1. Field of the Invention
Embodiments of the present invention relate to electronic circuits and power supplies. More specifically, embodiments of the present invention relate to techniques for reducing acoustic noise from power supply inductors.
2. Related Art
Many modern computer systems operate under strict power consumption limitations. In order to meet these limitations, some computer systems support one or more low-power modes in which some of the computer's components operate using less power or are disabled. For example, during a low-power power mode, the computer system's hard drives can be stopped, the display can be deactivated, and/or the CPU clock can be slowed down.
When operating in full-power mode, the computer system draws current from a power supply according to the load on the computer system. For example, FIG. 1A presents a graph illustrating a current-flow pattern during full-power mode. As can be seen from FIG. 1A, the computer system draws different levels of power for different loads. For example, when a user loads a program from disk into memory, the disk, the memory, and the CPU are all activated. Hence, power usage increases, which increases the current drawn from the power supply. When the computer system subsequently finishes loading the program from disk, there is a corresponding decrease in the current drawn from the power supply.
When operating in low-power mode, the computer system can disable all but a minimal subset of computer system components. For example, the low-power mode may be a “sleep mode,” wherein all components are deactivated except a hardware monitor that is designed to wake the computer system upon receiving a communication from a peripheral (e.g., a keystroke or mouse movement).
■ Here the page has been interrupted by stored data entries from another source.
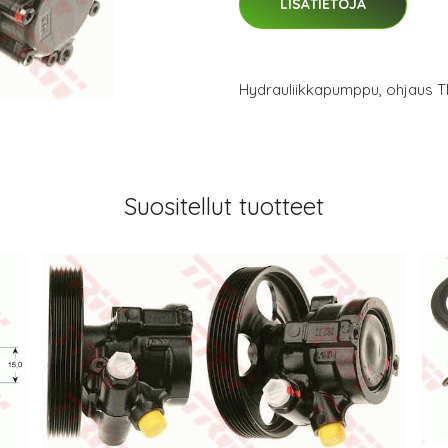
LISÄTIETOJA
Hydrauliikkapumppu, ohjaus 
Suositellut tuotteet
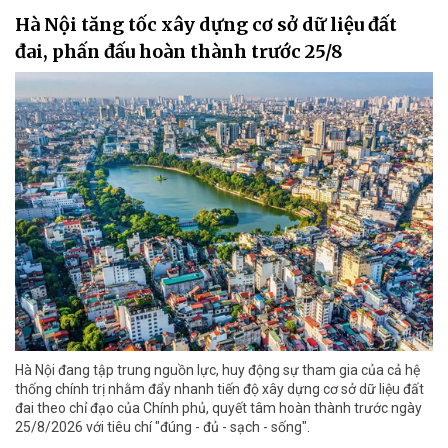
Hà Nội tăng tốc xây dựng cơ sở dữ liệu đất
đai, phấn đấu hoàn thành trước 25/8
Hà Nội đang tập trung nguồn lực, huy động sự tham gia của cả hệ
thống chính trị nhằm đẩy nhanh tiến độ xây dựng cơ sở dữ liệu đất
đai theo chỉ đạo của Chính phủ, quyết tâm hoàn thành trước ngày
25/8/2026 với tiêu chí "đúng - đủ - sạch - sống".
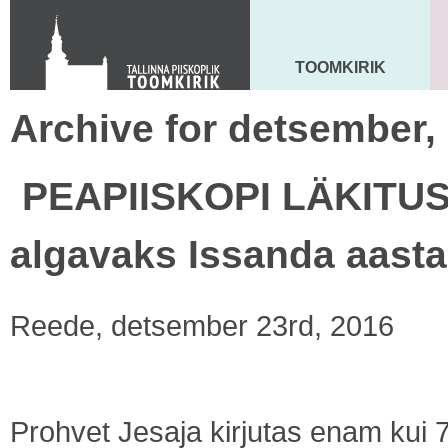
KONTAKT
Toom-Kooli 6, 10130 TALLINN
tallinna.toom
@
eelk.ee
TOOMKIRIK
MAARJA KIRIK
+372 644 4140
Archive for detsember,
PEAPIISKOPI LÄKITUS 
algavaks Issanda aast
Reede, detsember 23rd, 2016
Prohvet Jesaja kirjutas enam kui 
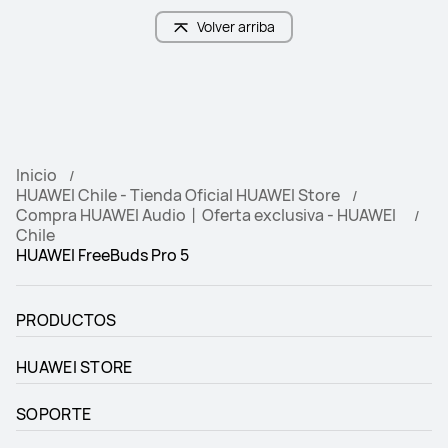
Volver arriba
Inicio
HUAWEI Chile - Tienda Oficial HUAWEI Store
Compra HUAWEI Audio丨Oferta exclusiva - HUAWEI
Chile
HUAWEI FreeBuds Pro 5
PRODUCTOS
HUAWEI STORE
SOPORTE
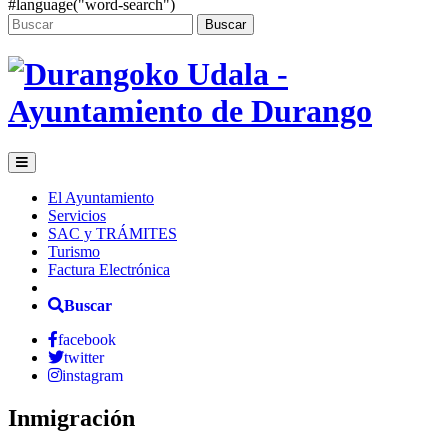
#language("word-search")
Buscar
El Ayuntamiento
Servicios
SAC y TRÁMITES
Turismo
Factura Electrónica
Buscar
facebook
twitter
instagram
Inmigración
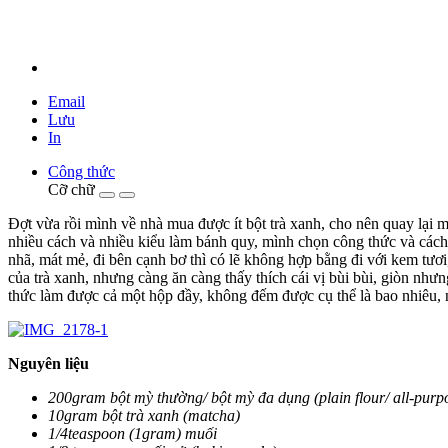
Email
Lưu
In
Công thức
Cỡ chữ
Đợt vừa rồi mình về nhà mua được ít bột trà xanh, cho nên quay lại m
nhiều cách và nhiều kiểu làm bánh quy, mình chọn công thức và cách
nhã, mát mẻ, đi bên cạnh bơ thì có lẽ không hợp bằng đi với kem tươi
của trà xanh, nhưng càng ăn càng thấy thích cái vị bùi bùi, giòn như
thức làm được cả một hộp đầy, không đếm được cụ thể là bao nhiêu, n
Nguyên liệu
200gram bột mỳ thường/ bột mỳ đa dụng (plain flour/ all-purpo
10gram bột trà xanh (matcha)
1/4teaspoon (1gram) muối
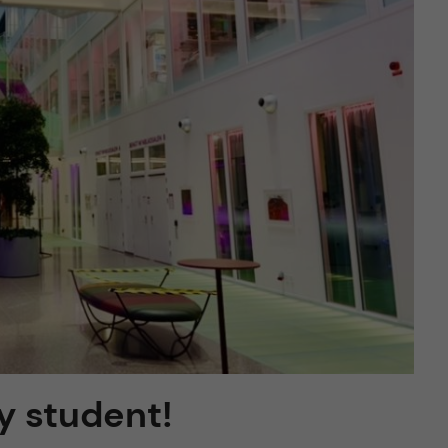
ny student!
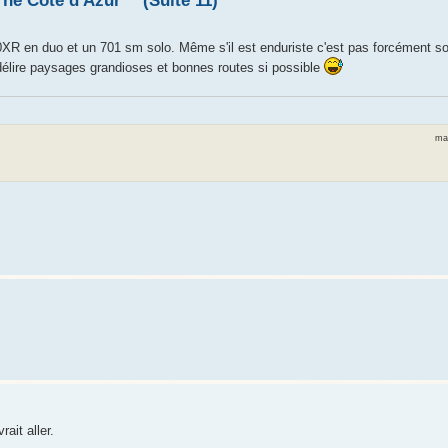
The Côte d'Azur™ (Suite 11)
XR en duo et un 701 sm solo. Même s'il est enduriste c'est pas forcément so
e délire paysages grandioses et bonnes routes si possible
mar
ait aller.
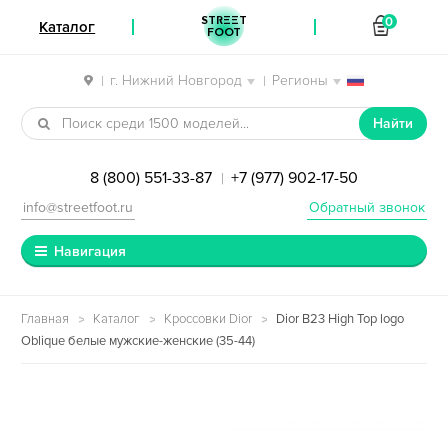
STREET
0
Каталог
FOOT
г. Нижний Новгород
Регионы
|
|
Перейти к навигации
Перейти к содержимому
Найти
8 (800) 551-33-87
+7 (977) 902-17-50
|
info@streetfoot.ru
Обратный звонок
Навигация
Главная
Каталог
Кроссовки Dior
Dior B23 High Top logo
Oblique белые мужские-женские (35-44)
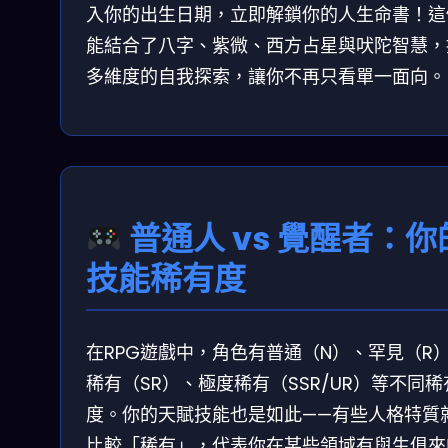
入你的出生日期，立即解鎖你的人生命書！這
能結合了八字、紫微、西方占星與吠陀智慧，
多維度的自我探索，讓你不再只看單一面向。
普通人 vs 覺醒者：你
技能稀有度
在RPG遊戲中，角色有普通（N）、罕見（R
稀有（SR）、極度稀有（SSR/UR）等不同稀
度。你的天賦技能也是如此——有些人格特質
比較「稀有」，代表你在某些領域有與生俱來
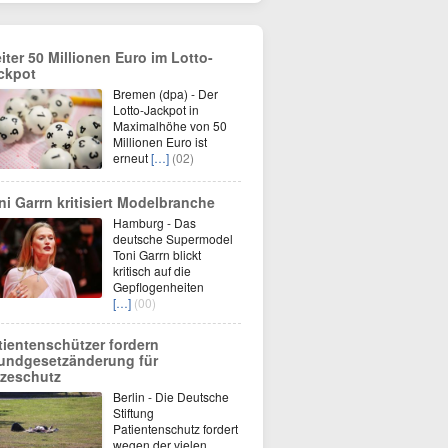
iter 50 Millionen Euro im Lotto-
ckpot
Bremen (dpa) - Der
Lotto-Jackpot in
Maximalhöhe von 50
Millionen Euro ist
erneut
[…]
(02)
ni Garrn kritisiert Modelbranche
Hamburg - Das
deutsche Supermodel
Toni Garrn blickt
kritisch auf die
Gepflogenheiten
[…]
(00)
tientenschützer fordern
undgesetzänderung für
tzeschutz
Berlin - Die Deutsche
Stiftung
Patientenschutz fordert
wegen der vielen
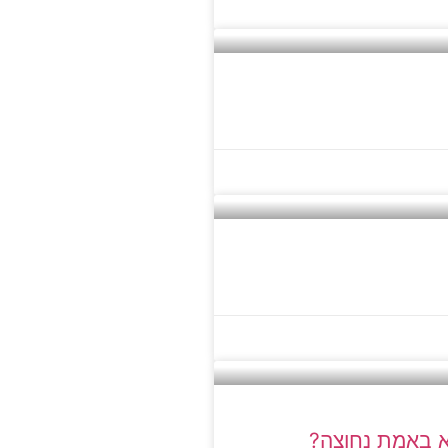
יא באמת נחוצה?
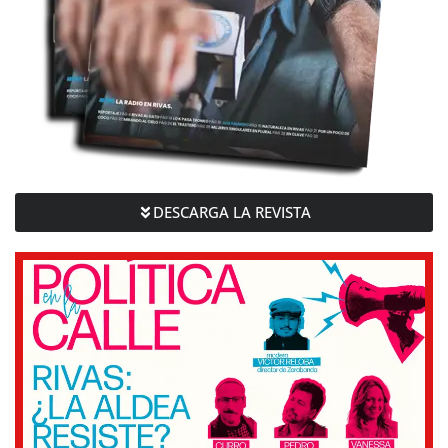
DESCARGA LA REVISTA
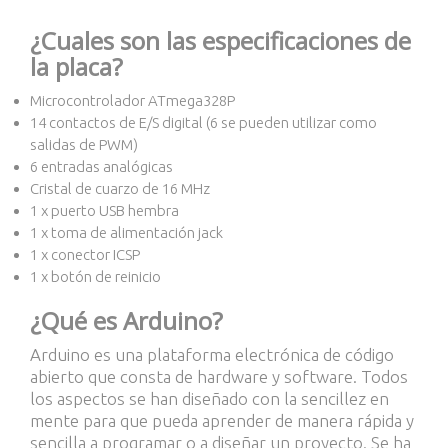
¿Cuales son las especificaciones de
la placa?
Microcontrolador ATmega328P
14 contactos de E/S digital (6 se pueden utilizar como
salidas de PWM)
6 entradas analógicas
Cristal de cuarzo de 16 MHz
1 x puerto USB hembra
1 x toma de alimentación jack
1 x conector ICSP
1 x botón de reinicio
¿Qué es Arduino?
Arduino es una plataforma electrónica de código
abierto que consta de hardware y software. Todos
los aspectos se han diseñado con la sencillez en
mente para que pueda aprender de manera rápida y
sencilla a programar o a diseñar un proyecto. Se ha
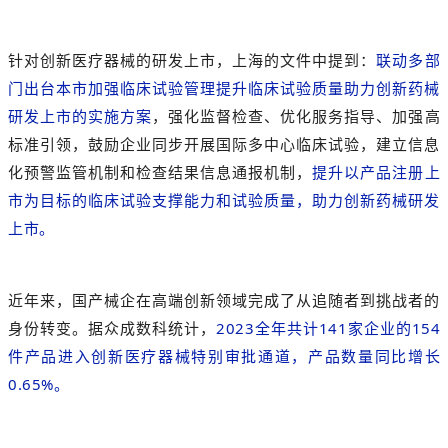
针对创新医疗器械的研发上市，上海的文件中提到：
联动多部
门出台本市加强临床试验管理提升临床试验质量助力创新药械
研发上市的实施方案
，强化监督检查、优化服务指导、加强高
标准引领，鼓励企业同步开展国际多中心临床试验，建立信息
化预警监管机制和检查结果信息通报机制，
提升以产品注册上
市为目标的临床试验支撑能力和试验质量，助力创新药械研发
上市。
近年来，国产械企在高端创新领域完成了从追随者到挑战者的
身份转变。据众成数科统计，
2023全年共计141家企业的154
件产品进入创新医疗器械特别审批通道，产品数量同比增长
0.65%。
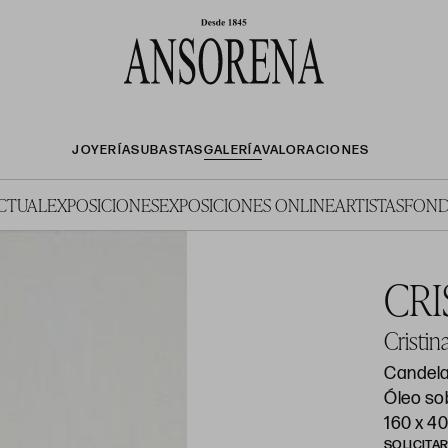
JOYERÍA
SUBASTAS
GALERÍA
VALORACIONES
ACTUAL
EXPOSICIONES
EXPOSICIONES ONLINE
ARTISTAS
FOND
CRI
Cristi
Candela
Óleo so
160 x 40
SOLICITA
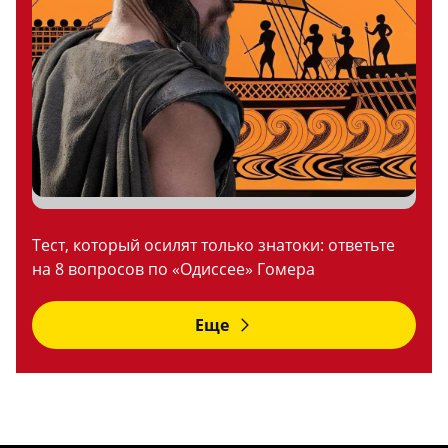
Тест, который осилят только знатоки: ответьте
на 8 вопросов по «Одиссее» Гомера
Еще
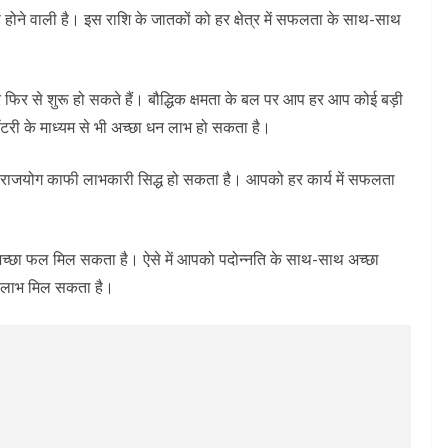
 होने वाली है। इस राशि के जातकों को हर क्षेत्र में सफलता के साथ-साथ
फिर से शुरू हो सकते हैं। बौद्धिक क्षमता के बल पर आप हर आप कोई बड़ी
री के माध्यम से भी अच्छा धन लाभ हो सकता है।
शश राजयोग काफी लाभकारी सिद्ध हो सकता है। आपको हर कार्य में सफलता
 अच्छा फल मिल सकता है। ऐसे में आपको पदोन्नति के साथ-साथ अच्छा
ाफी लाभ मिल सकता है।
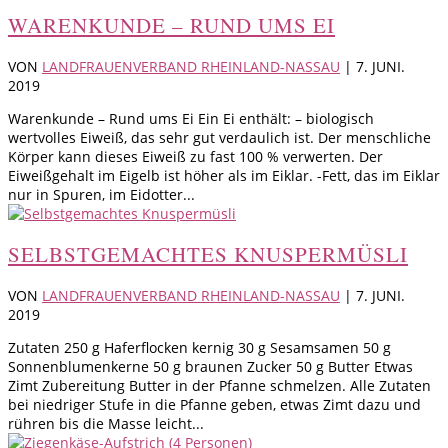
WARENKUNDE – RUND UMS EI
VON
LANDFRAUENVERBAND RHEINLAND-NASSAU
|
7. JUNI.
2019
Warenkunde – Rund ums Ei Ein Ei enthält: – biologisch
wertvolles Eiweiß, das sehr gut verdaulich ist. Der menschliche
Körper kann dieses Eiweiß zu fast 100 % verwerten. Der
Eiweißgehalt im Eigelb ist höher als im Eiklar. -Fett, das im Eiklar
nur in Spuren, im Eidotter...
SELBSTGEMACHTES KNUSPERMÜSLI
VON
LANDFRAUENVERBAND RHEINLAND-NASSAU
|
7. JUNI.
2019
Zutaten 250 g Haferflocken kernig 30 g Sesamsamen 50 g
Sonnenblumenkerne 50 g braunen Zucker 50 g Butter Etwas
Zimt Zubereitung Butter in der Pfanne schmelzen. Alle Zutaten
bei niedriger Stufe in die Pfanne geben, etwas Zimt dazu und
rühren bis die Masse leicht...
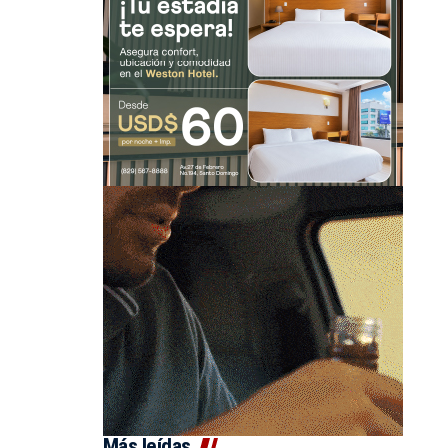
Más leídas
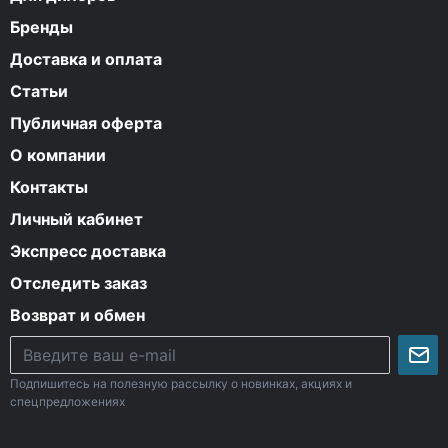
Бренды
Доставка и оплата
Статьи
Публичная оферта
О компании
Контакты
Личный кабинет
Экспресс доставка
Отследить заказ
Возврат и обмен
Подпишитесь на полезную рассылку о новинках, акциях и
спецпредложениях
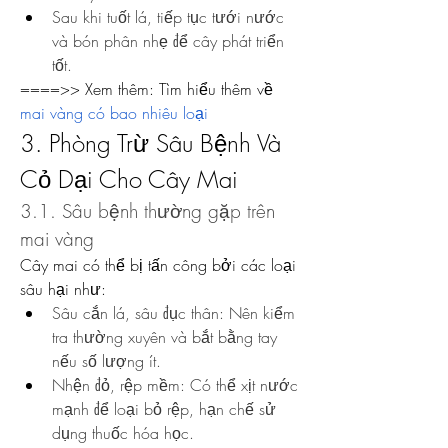
Sau khi tuốt lá, tiếp tục tưới nước 
và bón phân nhẹ để cây phát triển 
tốt.
====>> Xem thêm: Tìm hiểu thêm về 
mai vàng có bao nhiêu loại
3. Phòng Trừ Sâu Bệnh Và 
Cỏ Dại Cho Cây Mai
3.1. Sâu bệnh thường gặp trên 
mai vàng
Cây mai có thể bị tấn công bởi các loại 
sâu hại như:
Sâu cắn lá, sâu đục thân: Nên kiểm 
tra thường xuyên và bắt bằng tay 
nếu số lượng ít.
Nhện đỏ, rệp mềm: Có thể xịt nước 
mạnh để loại bỏ rệp, hạn chế sử 
dụng thuốc hóa học.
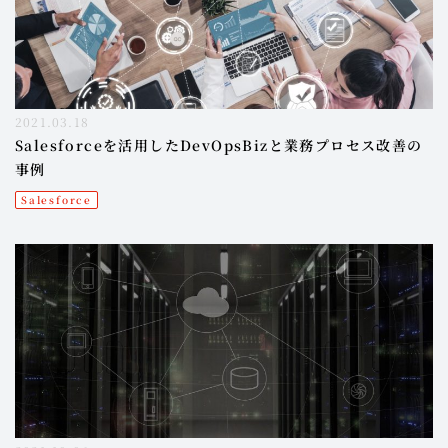
2021.03.18
Salesforceを活用したDevOpsBizと業務プロセス改善の
事例
Salesforce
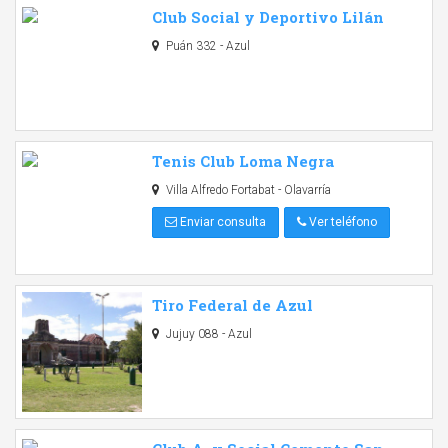
Club Social y Deportivo Lilán
Puán 332 - Azul
Tenis Club Loma Negra
Villa Alfredo Fortabat - Olavarría
Enviar consulta
Ver teléfono
Tiro Federal de Azul
Jujuy 088 - Azul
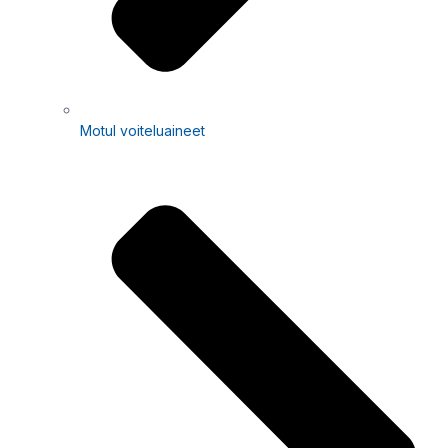
Motul voiteluaineet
During the low-power mode, the computer system draws a small fraction of the power drawn during full-power mode. For example, FIG. 1B presents a graph illustrating a current-flow pattern during a low-power mode.
Some computer systems support a hybrid mode, which limits power consumption by dynamically disabling and re-enabling computer system components and features as they are used. Although the components and features are sometimes disabled in the hybrid mode, the computer system appears to be fully functional. For example, in some hybrid modes, the computer system may slow down the CPU clock when a user is not performing operations that require the full CPU power. In some systems, during the hybrid mode the computer system cycles between a specialized low-power mode and full-power mode at every opportunity (e.g., between keystrokes). For example, FIG. 1C presents a graph illustrating a current-flow pattern during a hybrid low-power/full-power mode. As shown in FIG. 1C, the computer system is subject to significant current swings during the hybrid mode (i.e., high di/dt).
Unfortunately, some computer systems include parts in the power supply that perform inadequately during such hybrid modes. For example, in some power supplies, an inductor will produce a clearly audible whine caused by the high di/dt when cycling back and forth between low-power mode and full-power mode. Because there are often limitations on the noise that computer systems (particularly laptops) may emit, an audible whine from the power supply may be unacceptable.
Hence, what is needed is a power supply for a computer system without the above-described problem.